WHAT THIS TASK INVOLVES:
Given these entries, repeat exactly the lines starting with the one that has "market until the remaining stock is sol" and going on through the one that has "http://www.christiangideonphot...", both included, but none of the pictures.
[RECORDS SUPPLIED Boundary: Start]
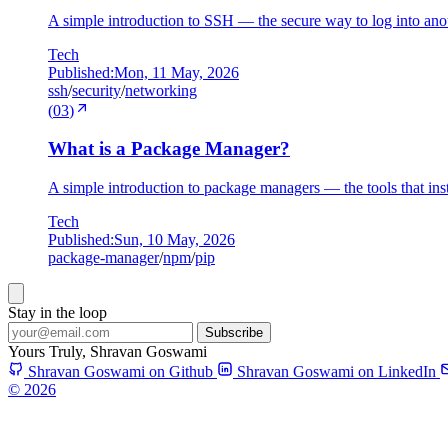
A simple introduction to SSH — the secure way to log into anot
Tech
Published:
Mon, 11 May, 2026
ssh
/
security
/
networking
(
03
)
What is a Package Manager?
A simple introduction to package managers — the tools that ins
Tech
Published:
Sun, 10 May, 2026
package-manager
/
npm
/
pip
Stay in the loop
Subscribe
Yours Truly,
Shravan Goswami
Shravan Goswami on Github
Shravan Goswami on LinkedIn
© 2026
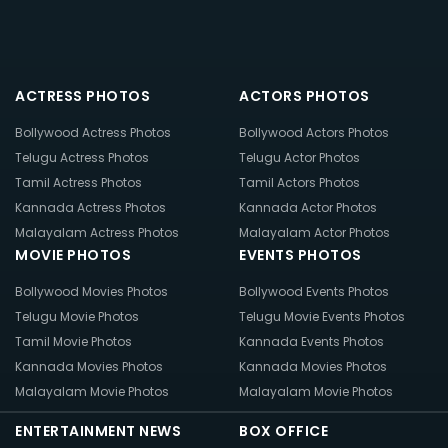
ACTRESS PHOTOS
ACTORS PHOTOS
Bollywood Actress Photos
Bollywood Actors Photos
Telugu Actress Photos
Telugu Actor Photos
Tamil Actress Photos
Tamil Actors Photos
Kannada Actress Photos
Kannada Actor Photos
Malayalam Actress Photos
Malayalam Actor Photos
MOVIE PHOTOS
EVENTS PHOTOS
Bollywood Movies Photos
Bollywood Events Photos
Telugu Movie Photos
Telugu Movie Events Photos
Tamil Movie Photos
Kannada Events Photos
Kannada Movies Photos
Kannada Movies Photos
Malayalam Movie Photos
Malayalam Movie Photos
ENTERTAINMENT NEWS
BOX OFFICE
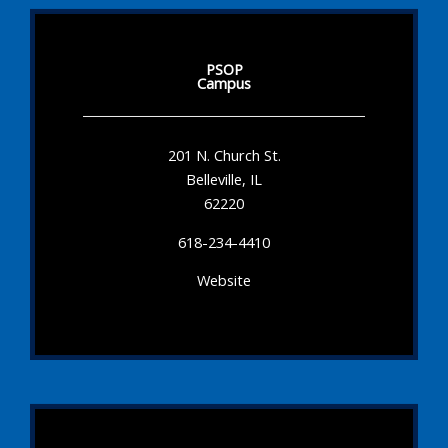
PSOP
Campus
201 N. Church St.
Belleville, IL
62220
618-234-4410
Website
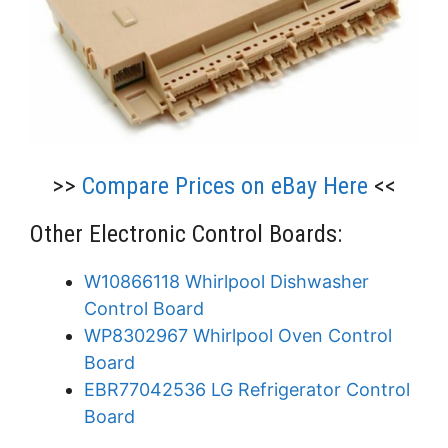
>>
Compare Prices on eBay Here
<<
Other Electronic Control Boards:
W10866118 Whirlpool Dishwasher
Control Board
WP8302967 Whirlpool Oven Control
Board
EBR77042536 LG Refrigerator Control
Board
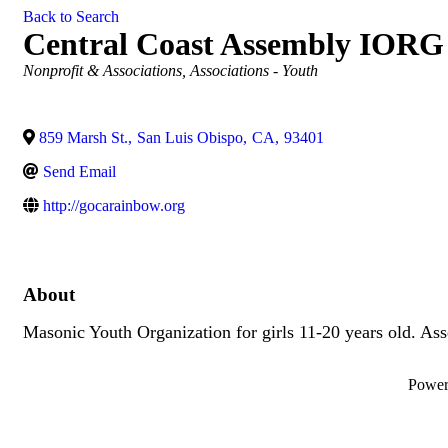
Back to Search
Central Coast Assembly IORG
Categories
Nonprofit & Associations
Associations - Youth
859 Marsh St.
,
San Luis Obispo
,
CA
,
93401
Send Email
http://gocarainbow.org
About
Masonic Youth Organization for girls 11-20 years old. As
Powe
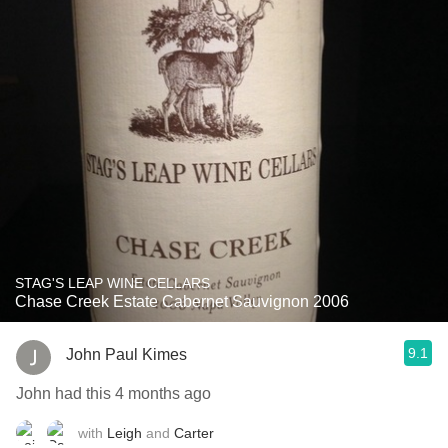
STAG'S LEAP WINE CELLARS
Chase Creek Estate Cabernet Sauvignon 2006
9.1
John Paul Kimes
John had this 4 months ago
with
Leigh
and
Carter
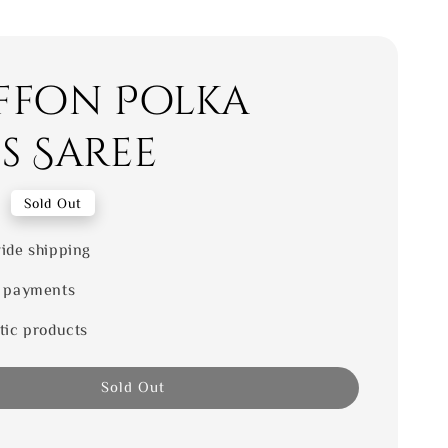
ffon Polka
s Saree
0
Sold Out
ide shipping
 payments
tic products
Sold Out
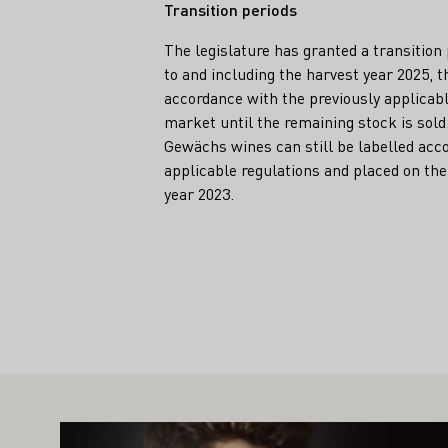
Transition periods
The legislature has granted a transition
to and including the harvest year 2025, th
accordance with the previously applicabl
market until the remaining stock is sol
Gewächs wines can still be labelled acco
applicable regulations and placed on the
year 2023.
Teaser
IGHT ALSO INTEREST YOU
Learn more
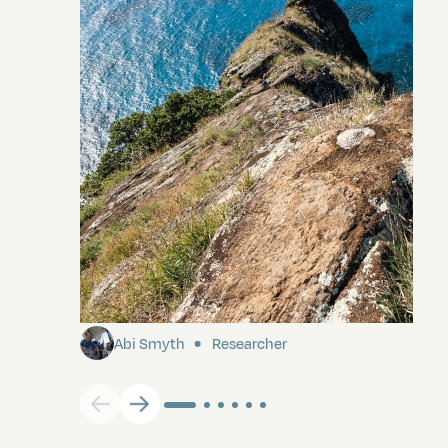
Pitcairn
Abi Smyth
Researcher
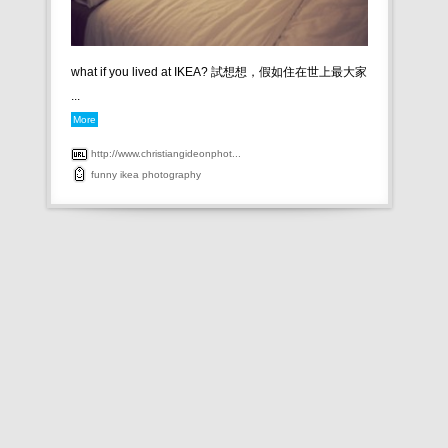
what if you lived at IKEA? 試想想，假如住在世上最大家
...
More
http://www.christiangideonphot...
funny
ikea
photography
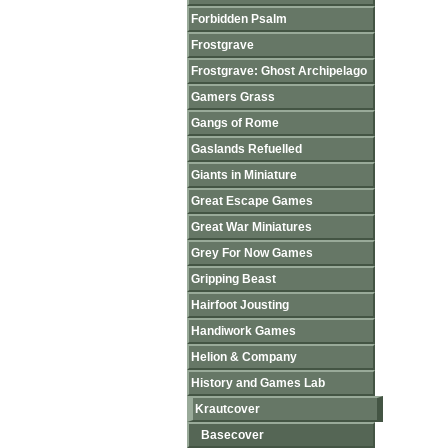
Forbidden Psalm
Frostgrave
Frostgrave: Ghost Archipelago
Gamers Grass
Gangs of Rome
Gaslands Refuelled
Giants in Miniature
Great Escape Games
Great War Miniatures
Grey For Now Games
Gripping Beast
Hairfoot Jousting
Handiwork Games
Helion & Company
History and Games Lab
Krautcover
Basecover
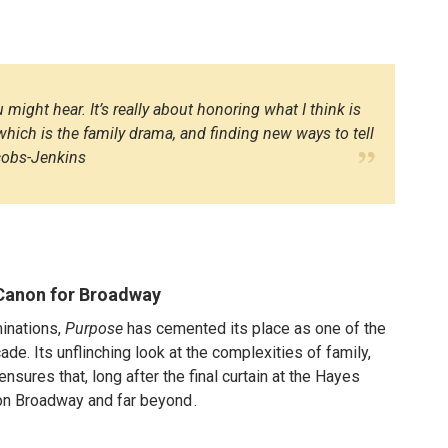
 might hear. It’s really about honoring what I think is
hich is the family drama, and finding new ways to tell
acobs-Jenkins
Canon for Broadway
inations,
Purpose
has cemented its place as one of the
de. Its unflinching look at the complexities of family,
nsures that, long after the final curtain at the Hayes
r on Broadway and far beyond
.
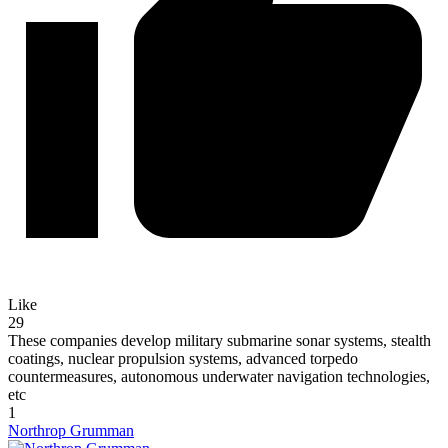
Like
29
These companies develop military submarine sonar systems, stealth
coatings, nuclear propulsion systems, advanced torpedo
countermeasures, autonomous underwater navigation technologies,
etc
1
Northrop Grumman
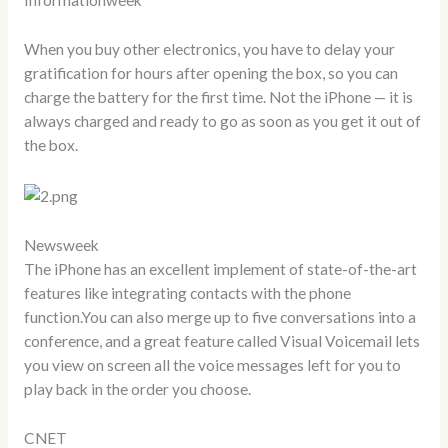
Informationweek
When you buy other electronics, you have to delay your
gratification for hours after opening the box, so you can
charge the battery for the first time. Not the iPhone — it is
always charged and ready to go as soon as you get it out of
the box.
Newsweek
The iPhone has an excellent implement of state-of-the-art
features like integrating contacts with the phone
function.You can also merge up to five conversations into a
conference, and a great feature called Visual Voicemail lets
you view on screen all the voice messages left for you to
play back in the order you choose.
CNET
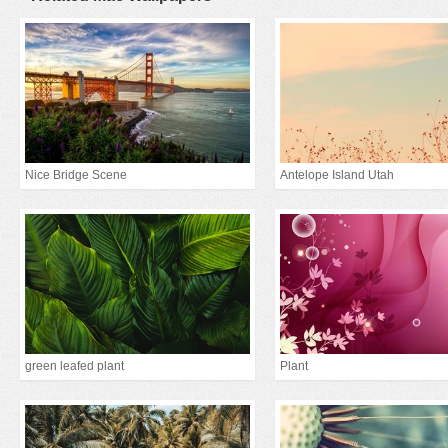
Nice Bridge Scene
Antelope Island Utah
green leafed plant
Plant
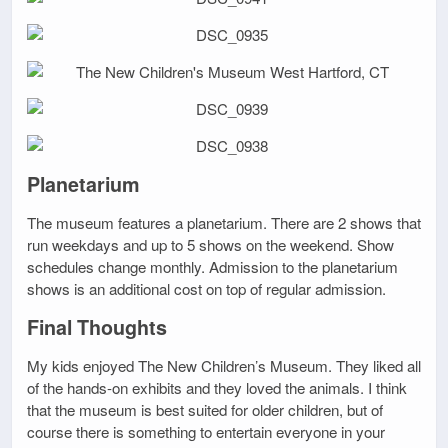
Planetarium
The museum features a planetarium. There are 2 shows that
run weekdays and up to 5 shows on the weekend. Show
schedules change monthly. Admission to the planetarium
shows is an additional cost on top of regular admission.
Final Thoughts
My kids enjoyed The New Children’s Museum. They liked all
of the hands-on exhibits and they loved the animals. I think
that the museum is best suited for older children, but of
course there is something to entertain everyone in your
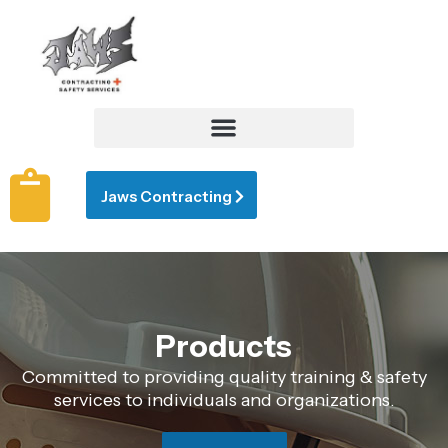
Jaws Contracting
Products
Committed to providing quality training & safety
services to individuals and organizations.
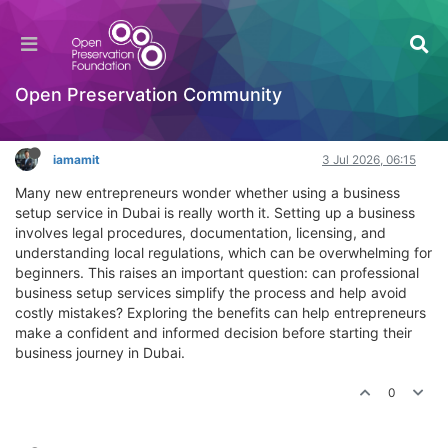
What are the benefits of using a business setup
service in Dubai for new entrepreneurs?
Hackathon
Open Preservation Community
Log in to reply
iamamit
3 Jul 2026, 06:15
Many new entrepreneurs wonder whether using a business
setup service in Dubai is really worth it. Setting up a business
involves legal procedures, documentation, licensing, and
understanding local regulations, which can be overwhelming for
beginners. This raises an important question: can professional
business setup services simplify the process and help avoid
costly mistakes? Exploring the benefits can help entrepreneurs
make a confident and informed decision before starting their
business journey in Dubai.
0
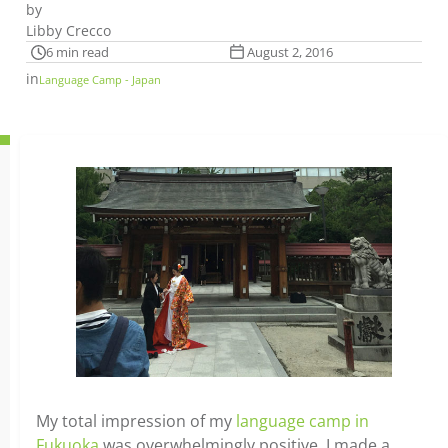
by
Libby Crecco
6 min read
August 2, 2016
in
Language Camp - Japan
My total impression of my
language camp in
Fukuoka
was overwhelmingly positive. I made a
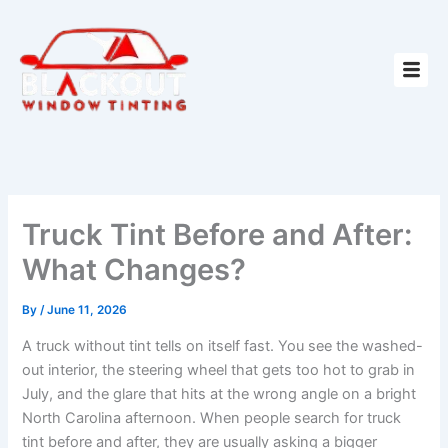
Skip
to
content
Truck Tint Before and After:
What Changes?
By
/
June 11, 2026
A truck without tint tells on itself fast. You see the washed-
out interior, the steering wheel that gets too hot to grab in
July, and the glare that hits at the wrong angle on a bright
North Carolina afternoon. When people search for truck
tint before and after, they are usually asking a bigger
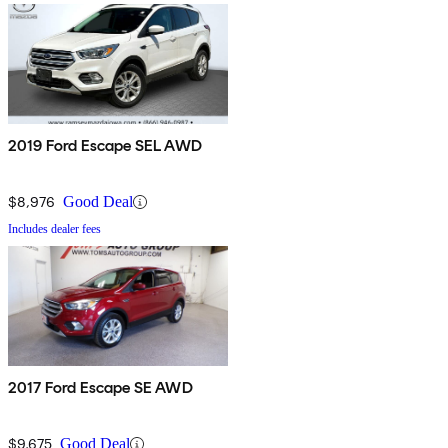
2019 Ford Escape SEL AWD
$8,976
Good Deal
Includes dealer fees
2017 Ford Escape SE AWD
$9,675
Good Deal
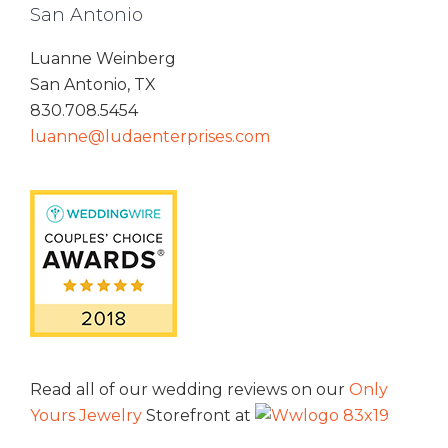
San Antonio
Luanne Weinberg
San Antonio, TX
830.708.5454
luanne@ludaenterprises.com
Read all of our wedding reviews on our
Only
Yours Jewelry
Storefront at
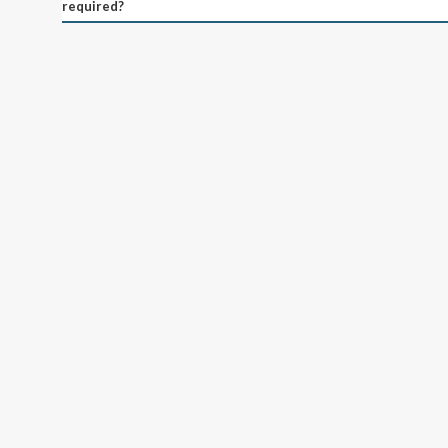
required?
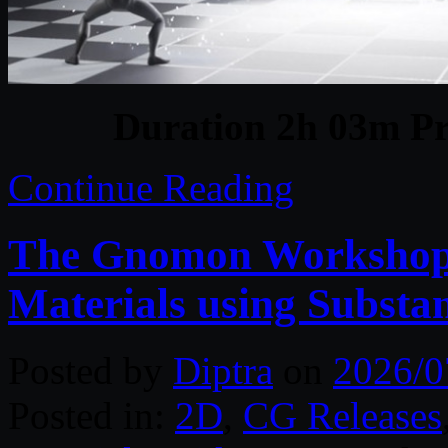
Duration 2h 03m Pr
Continue Reading
The Gnomon Workshop – 
Materials using Substa
Posted by
Diptra
on
2026/0
Posted in:
2D
,
CG Releases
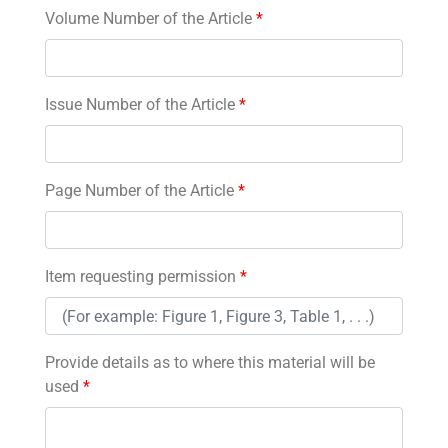
Volume Number of the Article
*
Issue Number of the Article
*
Page Number of the Article
*
Item requesting permission
*
Provide details as to where this material will be
used
*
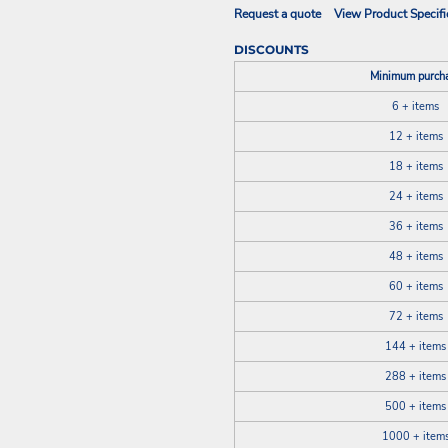
Request a quote
View Product Specifi
DISCOUNTS
Minimum purch
6 + items
12 + items
18 + items
24 + items
36 + items
48 + items
60 + items
72 + items
144 + items
288 + items
500 + items
1000 + item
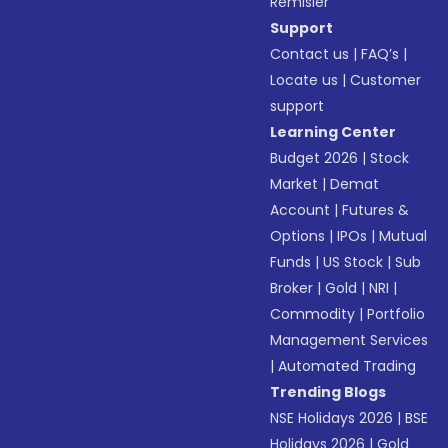
Remisier
Support
Contact us
|
FAQ’s
|
Locate us
|
Customer
support
Learning Center
Budget 2026
|
Stock
Market
|
Demat
Account
|
Futures &
Options
|
IPOs
|
Mutual
Funds
|
US Stock
|
Sub
Broker
|
Gold
|
NRI
|
Commodity
|
Portfolio
Management Services
|
Automated Trading
Trending Blogs
NSE Holidays 2026
|
BSE
Holidays 2026
|
Gold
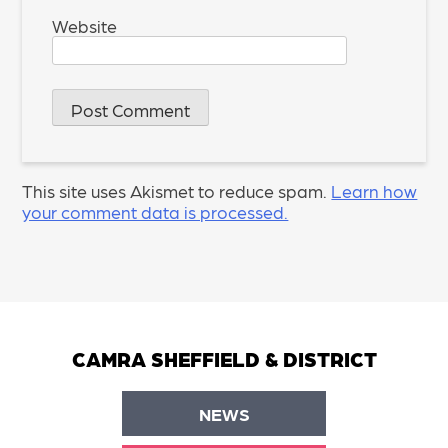
Website
This site uses Akismet to reduce spam.
Learn how
your comment data is processed.
CAMRA SHEFFIELD & DISTRICT
NEWS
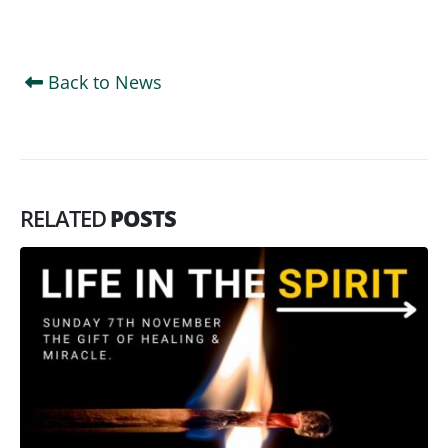
Back to News
RELATED
POSTS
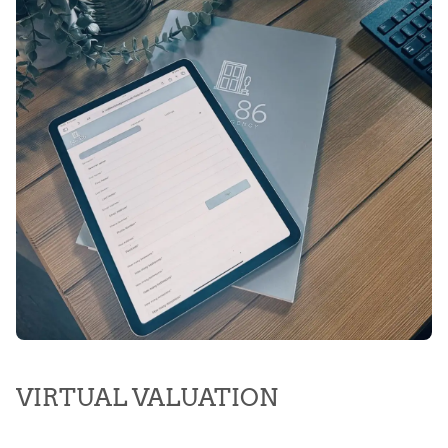
VIRTUAL VALUATION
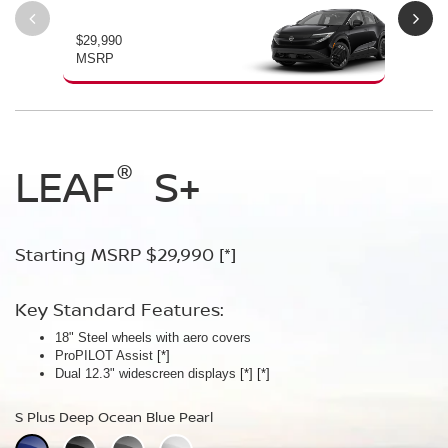
$29,990
$34
MSRP
MS
®
®
®
LEAF
LEAF
Leaf
Platinum
S+
SV+
Starting MSRP $29,990
Starting MSRP $34,230
Starting MSRP $38,990
[*]
[*]
[*]
Key Standard Features:
Key Standard Features:
Key Standard Features:
18" Steel wheels with aero covers
18" Aluminum-alloy wheels
19" Aluminum-alloy wheels
ProPILOT Assist
Dual 14.3" widescreen displays
Dimming panoramic roof
[*]
[*]
[*]
®
Dual 12.3" widescreen displays
Google built-in
Bose Personal
[*]
Plus Audio System
[*]
[*]
[*]
[*]
[*]
S Plus Deep Ocean Blue Pearl
SV Plus Deep Ocean Blue Pearl
Platinum Deep Ocean Blue Pearl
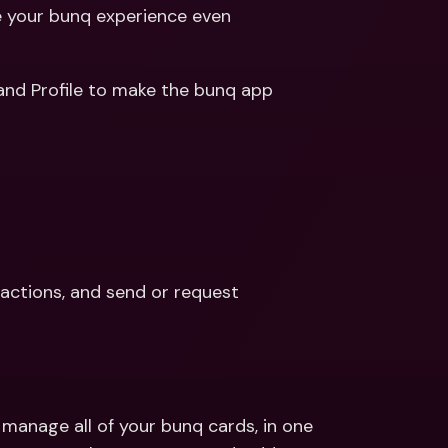
ernational Bank Accounts & 
your bunq experience even 
reign Currencies
International Bank Accounts & 
Foreign Currencies
We improved the entire app and refreshed your Tabs and Profile to make the bunq app 
actions, and send or request 
anage all of your bunq cards, in one 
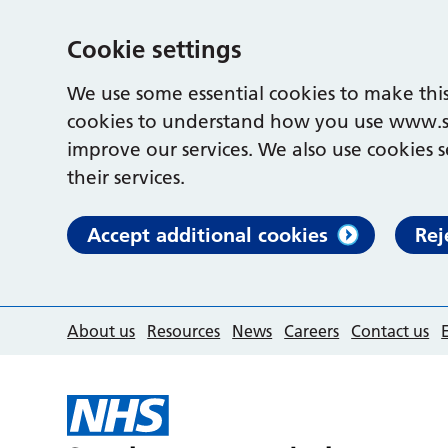
Cookie settings
We use some essential cookies to make this
cookies to understand how you use www.s
improve our services. We also use cookies s
their services.
Accept additional cookies
Rej
About us
Resources
News
Careers
Contact us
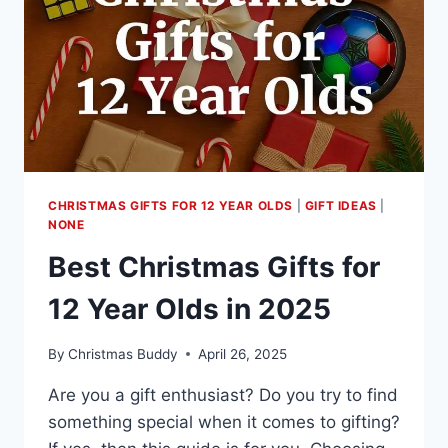
CHRISTMAS GIFTS FOR 12 YEAR OLDS
|
GIFT IDEAS
|
NONE
Best Christmas Gifts for
12 Year Olds in 2025
By
Christmas Buddy
April 26, 2025
Are you a gift enthusiast? Do you try to find
something special when it comes to gifting?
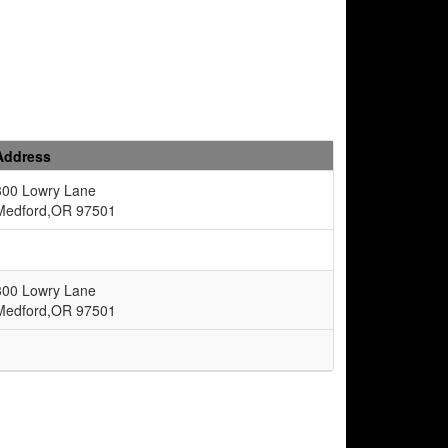
Address
300 Lowry Lane
Medford,OR 97501
300 Lowry Lane
Medford,OR 97501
[RECORDS SUPPLIED Boundary: End]
WRITTEN REPLY:
market until the remaining stock is sol
Gewächs wines can still be labelled acco
applicable regulations and placed on the
year 2023.
Teaser
IGHT ALSO INTEREST YOU
Learn more
Pitcairn
Abi Smyth
Researcher
what if you lived at IKEA? 試想想，假如住在世上最大家
...
More
http://www.christiangideonphot...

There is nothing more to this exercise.